Dans une autre lettre, Flahaut apprend à sa mère que la conduite du marquis d'Osmond à son égard est généralement blâmée.
"On rit beaucoup des sentiments de ce M. d'Osmond qui l'ont porté à être si bien pour Sébastiani et si mal pour moi ; on le méprise pour tous les mensonges qu'il débite contre moi et dont on connaît la fausseté qu'il fait assez connaître par la manière dont il contredit un jour ce qu'il a dit la veille. Il est blâmé à cet égard par les personnes les moins disposées pour moi. En tout, mari et femme ne forment pas une ambassade digne de représenter le roi de France.
"J'ai oublié de te mander qu'il y a quelque temps, Mme la duchesse d'York avait eu la bonté de me faire présenter à elle afin de montrer qu'elle ne désapprouvait pas le choix de miss M... Hier au soir, elle m'a parlé encore avec une grande bienveillance, et tu sens combien je dois en être touché.
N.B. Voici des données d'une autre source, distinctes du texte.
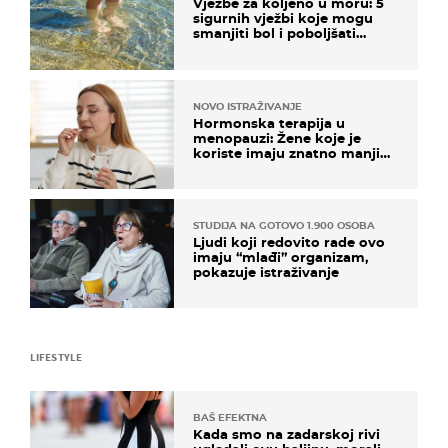
Vježbe za koljeno u moru: 5
sigurnih vježbi koje mogu
smanjiti bol i poboljšati
pokretljivost
NOVO ISTRAŽIVANJE
Hormonska terapija u
menopauzi: Žene koje je
koriste imaju znatno manji
rizik od ovoga
STUDIJA NA GOTOVO 1.900 OSOBA
Ljudi koji redovito rade ovo
imaju “mlađi” organizam,
pokazuje istraživanje
LIFESTYLE
BAŠ EFEKTNA
Kada smo na zadarskoj rivi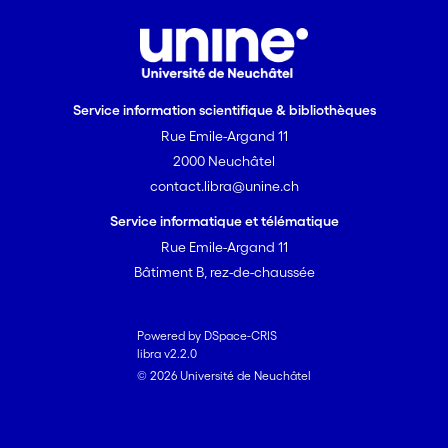
Service information scientifique & bibliothèques
Rue Emile-Argand 11
2000 Neuchâtel
contact.libra@unine.ch
Service informatique et télématique
Rue Emile-Argand 11
Bâtiment B, rez-de-chaussée
Powered by DSpace-CRIS
libra v2.2.0
© 2026 Université de Neuchâtel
"Lord Harrowsby m'a aussi fait son compliment. Je ne l'ai pas reçu, parce que nous n'en sommes pas encore là, mais je l'ai fort remercié. Enfin, j'ai, dans cette circonstance, reçu bien des marques d'intérêt. Tu n'as aucune idée comme lord Lauderdale a été bon, obligeant, et de la peine qu'il s'est donnée pour me servir.
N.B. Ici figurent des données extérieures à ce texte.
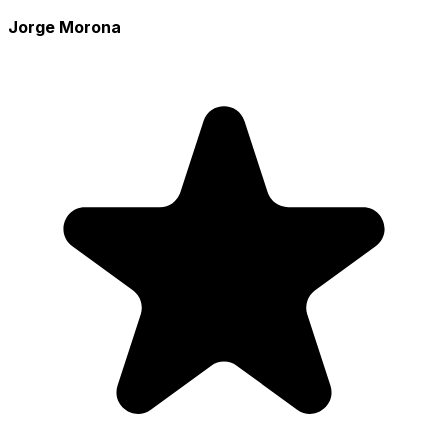
Jorge Morona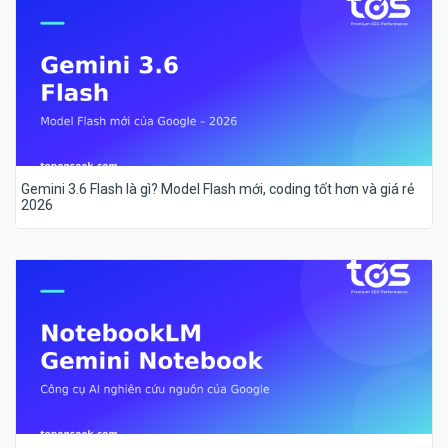
Gemini 3.6 Flash là gì? Model Flash mới, coding tốt hơn và giá rẻ
2026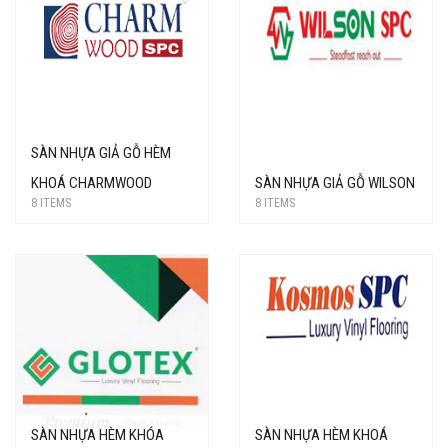
SÀN NHỰA GIẢ GỖ HÈM
KHOÁ CHARMWOOD
SÀN NHỰA GIẢ GỖ WILSON
8 ITEMS
8 ITEMS
SÀN NHỰA HÈM KHÓA
SÀN NHỰA HÈM KHOÁ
Il y a une dame qui part pour Paris la semaine prochaine, je crois mardi ou mercredi. Elle y va avec son mari, lord Morley (ami de Canning). Elle est très bien avec miss M... Peut-être lui donnerai-je une lettre pour toi. Ils iront loger auprès de Paris, soit à Passy, Neuilly, Auteuil ou Boulogne. Il leur faur une grande maison. Si tu en connais une, tu pourras la leur indiquer. Enfin, si tu la vois, sois bien pour elle. Tu n'auras pas de peine à cela, car elle est gaie et spirituelle autant qu'elle est jolie. Elle aussi a été fort bien pour moi. Ils vont à Paris en même temps que lord et lady Granville, qui ont été assez polis pour moi, mais qui auraient pu être mieux. N'aie pas l'air de t'en douter, mais sache-le.
"Miss M... a été bien sensible à ce que tu as dit pour elle dans ta dernière lettre. je lui remettrai aujourd'hui celle que tu m'avais chargé de lui remettre et que j'avais gardée. Aujourd'hui, c'est bien. Cela ne l'était pas alors.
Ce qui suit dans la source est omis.